2. Die Verwendung eines solchen Kennzeichens begründet eine Strafbarkeit nach dem Vereinsrecht lediglich dann, wenn es in im Wesentlichen gleicher Form von einem verbotenen Verein verwendet wird; daran fehlt es, wenn das Kennzeichen nur durch die nicht verbotene Dachorganisation der "Hells Angels" genutzt wird.
Normenkette
VereinsG § 9 Abs. 3, § 20 Abs. 1 S. 1 Nr. 5, S. 2
Verfahrensgang
LG Berlin (Entscheidung vom 06.06.2019; Aktenzeichen (581) 251 Js 452/17 Ns (87/18)) |
Tenor
Auf die Revision des Angeklagten wird das Urteil des Landgerichts Berlin vom 6. Juni 2019 mit den Feststellungen aufgehoben.
Die Sache wird zu neuer Verhandlung und Entscheidung - auch über die Kosten der Revision - an eine andere Strafkammer des Landgerichts zurückverwiesen.
Gründe
I.
Das Amtsgericht Tiergarten hat den Angeklagten - nach vorangegangenem Strafbefehlsverfahren - durch Urteil vom 14. Juni 2018 wegen Verstoßes gegen das Vereinsgesetz (§ 9 Abs. 3, § 20 Abs. 1 Satz 1 Nr. 5 und Abs. 3 VereinsG) zu einer Geldstrafe von 40 Tagessätzen zu je 30,00 Euro verurteilt.
Gegen dieses Urteil haben sowohl die Staatsanwaltschaft Berlin als auch der Angeklagte Berufung eingelegt, Letzterer mit dem Ziel des Freispruchs.
Das Landgericht Berlin hat mit dem angefochtenen Urteil vom 6. Juni 2019 die Berufungen der Staatsanwaltschaft und des Angeklagten verworfen.
II.
Mit seiner gegen dieses Urteil gerichteten, form- und fristgerecht - unbeschränkt - eingelegten Revision rügt der Angeklagte die Verletzung formellen und sachlichen Rechts. Das Rechtsmittel hat (vorläufigen) Erfolg.

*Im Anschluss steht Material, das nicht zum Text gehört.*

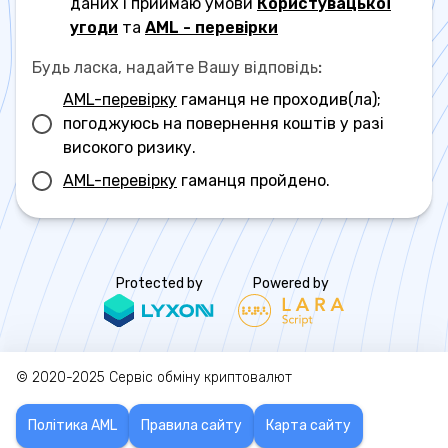
даних і приймаю умови
Користувацької
угоди
та
AML - перевірки
Будь ласка, надайте Вашу відповідь
:
AML-перевірку
гаманця не проходив(ла);
погоджуюсь на повернення коштів у разі
високого ризику.
AML-перевірку
гаманця пройдено.
Protected by
Powered by
© 2020-2025
Сервіс обміну криптовалют
Політика AML
Правила сайту
Карта сайту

1. Ein - von Amts wegen zu beachtendes - Verfahrenshindernis liegt entgegen der Auffassung des Revisionsführers nicht vor. Soweit die Revision meint, ein solches sei gegeben, weil weder der dem Verfahren zugrunde liegende Strafbefehl noch das amts- oder landgerichtliche Urteil einen "verbotenen Verein" benenne, dessen Kennzeichen der Angeklagte verwendet haben soll, liegt hierin kein Verfahrenshindernis. Insbesondere fehlt es vorliegend nicht etwa an einer wirksamen Anklage- oder Antragsschrift, weil die prozessuale Tat im Sinne der §§ 155, 264 StPO nicht hinreichend konkretisiert ist. Denn die prozessuale Tat im engeren Sinne ist ein "konkretes Vorkommnis", ein einheitlicher geschichtlicher Vorgang, der sich von anderen ähnlichen oder gleichartigen unterscheidet (BGHSt 22, 375, 385), und innerhalb dessen der Angeklagte einen Straftatbestand verwirklicht hat oder haben soll (BGHSt 29, 341, 342; 32, 215, 216; 59, 4, 8). Diesen Voraussetzungen genügt der durch das Amtsgericht Tiergarten erlassene Strafbefehl, denn er lässt zweifelsohne einen geschichtlichen Vorgang erkennen, indem er den Tattag und das konkrete Tatgeschehen, nämlich das Tragen eines Kapuzenpullovers durch den Angeklagten, darstellt.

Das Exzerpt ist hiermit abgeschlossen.